1971 was marked by a bitter civil war within Pakistan and war between India and Pakistan, backed respectively by the Soviet Union and the United States. It was fought over the territory of East Pakistan, which seceded to become Bangladesh. Through a detailed investigation of events on the ground, Sarmila Bose contextualises and humanises the war while analysing what the events reveal about the nature of the conflict itself.

The story of 1971 has so far been dominated by the narrative of the victorious side. All parties to the war are still largely imprisoned by wartime partisan mythologies. Bose reconstructs events via interviews conducted in Bangladesh and Pakistan, published and unpublished reminiscences in Bengali and English of participants on all sides, official documents, foreign media reports and other sources.
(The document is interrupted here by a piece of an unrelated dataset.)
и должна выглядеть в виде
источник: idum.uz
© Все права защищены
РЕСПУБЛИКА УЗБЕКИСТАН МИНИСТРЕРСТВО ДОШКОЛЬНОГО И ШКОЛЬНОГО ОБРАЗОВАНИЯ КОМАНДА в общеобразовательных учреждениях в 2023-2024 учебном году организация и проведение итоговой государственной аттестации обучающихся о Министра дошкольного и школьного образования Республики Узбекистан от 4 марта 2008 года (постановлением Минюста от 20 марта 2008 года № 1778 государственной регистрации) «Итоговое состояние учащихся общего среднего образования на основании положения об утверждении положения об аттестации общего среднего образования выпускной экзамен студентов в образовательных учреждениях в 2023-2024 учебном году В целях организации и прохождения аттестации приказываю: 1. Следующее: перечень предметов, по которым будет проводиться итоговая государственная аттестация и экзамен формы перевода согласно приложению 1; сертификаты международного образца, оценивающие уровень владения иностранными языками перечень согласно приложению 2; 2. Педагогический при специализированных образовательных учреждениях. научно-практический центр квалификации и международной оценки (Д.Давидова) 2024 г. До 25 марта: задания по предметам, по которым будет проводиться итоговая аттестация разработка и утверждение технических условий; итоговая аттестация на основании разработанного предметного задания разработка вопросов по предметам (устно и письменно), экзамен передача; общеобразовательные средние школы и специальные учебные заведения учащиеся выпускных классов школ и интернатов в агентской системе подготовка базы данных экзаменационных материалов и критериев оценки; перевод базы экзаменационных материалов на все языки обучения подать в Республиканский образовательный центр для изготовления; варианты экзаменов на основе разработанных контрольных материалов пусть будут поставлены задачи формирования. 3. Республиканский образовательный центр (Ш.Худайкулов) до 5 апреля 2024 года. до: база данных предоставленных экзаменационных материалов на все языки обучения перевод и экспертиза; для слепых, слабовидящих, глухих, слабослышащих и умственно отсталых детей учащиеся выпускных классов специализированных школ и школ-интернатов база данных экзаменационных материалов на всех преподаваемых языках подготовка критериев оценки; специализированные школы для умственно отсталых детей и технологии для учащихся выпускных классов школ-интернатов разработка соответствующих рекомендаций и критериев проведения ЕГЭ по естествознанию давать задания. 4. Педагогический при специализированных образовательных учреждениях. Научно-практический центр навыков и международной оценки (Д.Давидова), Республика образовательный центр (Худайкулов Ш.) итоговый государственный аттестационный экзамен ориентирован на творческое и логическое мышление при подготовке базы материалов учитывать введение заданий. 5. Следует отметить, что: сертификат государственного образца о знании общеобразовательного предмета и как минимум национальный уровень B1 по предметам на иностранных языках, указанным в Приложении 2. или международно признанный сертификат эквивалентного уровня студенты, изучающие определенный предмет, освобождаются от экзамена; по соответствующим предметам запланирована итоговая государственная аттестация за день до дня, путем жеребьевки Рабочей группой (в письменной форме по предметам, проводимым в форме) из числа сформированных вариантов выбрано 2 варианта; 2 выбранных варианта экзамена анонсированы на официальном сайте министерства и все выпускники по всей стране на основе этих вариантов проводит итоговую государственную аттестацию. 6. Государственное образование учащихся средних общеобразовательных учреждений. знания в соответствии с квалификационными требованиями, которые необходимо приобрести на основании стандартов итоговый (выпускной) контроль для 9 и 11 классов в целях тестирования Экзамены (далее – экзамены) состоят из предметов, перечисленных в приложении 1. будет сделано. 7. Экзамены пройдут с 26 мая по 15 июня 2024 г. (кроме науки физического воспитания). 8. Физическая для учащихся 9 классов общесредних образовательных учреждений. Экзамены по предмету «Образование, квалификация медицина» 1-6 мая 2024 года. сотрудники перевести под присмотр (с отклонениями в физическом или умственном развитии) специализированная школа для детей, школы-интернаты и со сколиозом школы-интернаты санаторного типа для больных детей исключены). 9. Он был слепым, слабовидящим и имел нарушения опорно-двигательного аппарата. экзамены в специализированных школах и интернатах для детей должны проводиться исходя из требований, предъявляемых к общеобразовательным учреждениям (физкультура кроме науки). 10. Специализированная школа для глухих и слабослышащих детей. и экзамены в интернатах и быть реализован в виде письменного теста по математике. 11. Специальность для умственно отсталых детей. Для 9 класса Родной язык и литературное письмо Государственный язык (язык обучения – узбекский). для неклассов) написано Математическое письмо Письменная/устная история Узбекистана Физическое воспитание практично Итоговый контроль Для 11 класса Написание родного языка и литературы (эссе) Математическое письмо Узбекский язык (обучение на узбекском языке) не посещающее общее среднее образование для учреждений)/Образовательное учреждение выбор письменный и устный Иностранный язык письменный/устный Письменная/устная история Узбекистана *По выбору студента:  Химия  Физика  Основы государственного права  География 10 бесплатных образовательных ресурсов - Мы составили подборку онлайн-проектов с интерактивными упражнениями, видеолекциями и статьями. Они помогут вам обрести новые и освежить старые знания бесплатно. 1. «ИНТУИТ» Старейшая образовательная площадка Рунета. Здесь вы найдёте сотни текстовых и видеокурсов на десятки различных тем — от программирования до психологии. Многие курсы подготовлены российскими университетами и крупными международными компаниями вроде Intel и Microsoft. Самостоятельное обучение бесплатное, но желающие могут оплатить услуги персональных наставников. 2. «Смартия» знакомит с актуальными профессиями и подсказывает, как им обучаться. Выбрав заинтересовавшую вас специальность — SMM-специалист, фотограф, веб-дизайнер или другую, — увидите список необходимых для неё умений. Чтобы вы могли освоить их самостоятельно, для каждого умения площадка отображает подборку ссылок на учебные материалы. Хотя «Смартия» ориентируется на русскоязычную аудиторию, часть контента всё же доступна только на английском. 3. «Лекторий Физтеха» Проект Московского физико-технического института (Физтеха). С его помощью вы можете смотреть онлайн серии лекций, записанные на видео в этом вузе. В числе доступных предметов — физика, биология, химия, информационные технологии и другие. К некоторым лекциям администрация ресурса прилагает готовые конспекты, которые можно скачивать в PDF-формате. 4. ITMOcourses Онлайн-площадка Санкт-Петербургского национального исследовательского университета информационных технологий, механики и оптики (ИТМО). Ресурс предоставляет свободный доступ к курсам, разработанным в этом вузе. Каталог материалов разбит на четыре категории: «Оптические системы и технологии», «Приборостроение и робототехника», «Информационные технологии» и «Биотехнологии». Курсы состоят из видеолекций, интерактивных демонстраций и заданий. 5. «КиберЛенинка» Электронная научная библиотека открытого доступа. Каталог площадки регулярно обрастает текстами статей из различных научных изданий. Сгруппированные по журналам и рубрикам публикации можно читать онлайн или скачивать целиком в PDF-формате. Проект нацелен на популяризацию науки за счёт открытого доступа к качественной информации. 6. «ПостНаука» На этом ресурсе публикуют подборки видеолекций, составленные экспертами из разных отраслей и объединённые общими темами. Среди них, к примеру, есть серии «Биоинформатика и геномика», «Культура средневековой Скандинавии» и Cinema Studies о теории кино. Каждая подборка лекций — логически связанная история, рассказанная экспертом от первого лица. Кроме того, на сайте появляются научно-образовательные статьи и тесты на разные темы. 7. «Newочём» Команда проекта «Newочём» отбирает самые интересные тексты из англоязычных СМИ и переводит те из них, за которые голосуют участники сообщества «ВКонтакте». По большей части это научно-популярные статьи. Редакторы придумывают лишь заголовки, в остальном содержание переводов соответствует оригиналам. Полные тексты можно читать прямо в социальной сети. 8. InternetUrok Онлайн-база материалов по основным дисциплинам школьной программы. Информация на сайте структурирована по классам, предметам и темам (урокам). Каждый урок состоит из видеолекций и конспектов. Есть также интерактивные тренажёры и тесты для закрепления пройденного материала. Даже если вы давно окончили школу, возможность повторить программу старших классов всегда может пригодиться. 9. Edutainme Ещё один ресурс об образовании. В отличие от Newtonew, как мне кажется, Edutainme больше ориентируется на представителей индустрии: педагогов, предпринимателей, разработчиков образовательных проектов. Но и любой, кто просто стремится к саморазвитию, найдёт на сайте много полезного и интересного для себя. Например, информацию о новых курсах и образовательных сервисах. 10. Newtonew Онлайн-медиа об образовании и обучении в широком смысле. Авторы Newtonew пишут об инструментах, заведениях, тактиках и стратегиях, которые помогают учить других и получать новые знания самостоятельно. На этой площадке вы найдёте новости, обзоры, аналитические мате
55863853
Her book challenges assumptions about the nature of the conflict, and exposes the ways in which the 1971 war is still playing out in the region.

Reviews

‘A truth about the Bangladesh war is that remarkably few scholars and historians have given it thorough, independent scrutiny. Bose’s research has taken her from the archives to interviews with elderly peasants in Bangladesh and retired army officers in Pakistan. Her findings are significant.’ — Ian Jack, The Guardian

‘The “Events of 1971”, as the International Commission of Jurists called its report on the subject, have been an enduring source of agonized contestation in South Asia for forty years. Subject to endless mythmaking and exaggerations in Pakistan, Bangladesh and their diasporas, all too rarely have these events been considered with the non-partisan care they deserve. Sarmila Bose’s stunning Dead Reckoning is the first book-length study that meticulously reconstructs the violence based on actual evidence. By showing how the terror of rape and massacre cut across many more cleavages of East Pakistani society than Pakistani and Bengali nationalists like to admit, her book is at once a correction of the record and a tribute to the virtues of humanistic scholarship. Written with courage and searing honesty, it will set anew the terms of debate about this dark chapter in the region’s history.’ — A. Dirk Moses, Professor at the European University Institute, Florence and Associate Professor, University of Sydney

‘Combining rigorous scholarship and a passionate interest in setting the record straight, Dead Reckoning is the finest study yet of the social, cultural and political  meaning of the 1971 East Pakistan/Bangladesh war, one  of the major events of the twentieth century. Dr. Bose writes in the service of the truth, we are in her debt.’ — Stephen Cohen, author of The Idea of Pakistan

‘I have felt the need for a dispassionate account of the Bangladesh war ever since witnessing that triumph of faith over fact, the Mujibnagar independence ceremony. No one can take on that challenge better than Sarmila Bose, whose courage, disregard for orthodoxy and meticulous research make her the enfant terrible of Indian historians.’ — Sunanda K. Datta-Ray, columnist and author of Waiting for America: India and the United States in the New Millennium

‘History emerges only slowly from the passion-filled context of contemporary events. Sarmila Bose’s book sets Bangladesh’s struggle for liberation at the start of this long passage.’ — David Washbrook, Trinity College, Cambridge

‘Finally we have a book that investigates the conflicts of 1971 using facts and testimonies from all sides. Some may find this search for the truth controversial, but the official histories, full of absurd exaggerations and one-sided claims, are the ones that truly demean the sacrifices of 1971… The painful task of recognizing historical evidence has surely begun.’ — Mushtaq H. Khan, Professor of Economics, SOAS

‘Sarmila Bose’s powerful and poignant retelling of the birth of Bangladesh exposes the wounds of civil war and international conflict in a way that has not been done before. This is history as told by participants at the grass roots and it dispels many myths that have been fed by faulty memories of the so-called elites in Pakistan and Bangladesh. Her book should help the people of both countries accept the facts of that tragic and bloody separation of 1971 and to take responsibility for the war that stained the verdant Bengali countryside red.’ — Shuja Nawaz, Director, South Asia Center, The Atlantic Council in Washington DC and author of Crossed Swords: Pakistan, Its Army, and the Wars Within

‘Bose has written a book that should provoke both fresh research and fresh thinking about a fateful turning point in the history of the subcontinent.’ — Martin Woollacott, Guardian

‘A significant intervention into the historiography of the Bangladesh War of 1971.’ — Amber Abbas, H-Memory

Dead Reckoning is a useful resource for students of the region … the reasoning is open and clear [and the] descriptive analysis makes for grim and startling reading.’ — Politics, Religion & Ideology

Author(s)

Sarmila Bose is Senior Research Fellow in the Politics of South Asia at the University of Oxford. She was a political journalist in India and combines academic and media work. She was educated at Bryn Mawr College and Harvard University.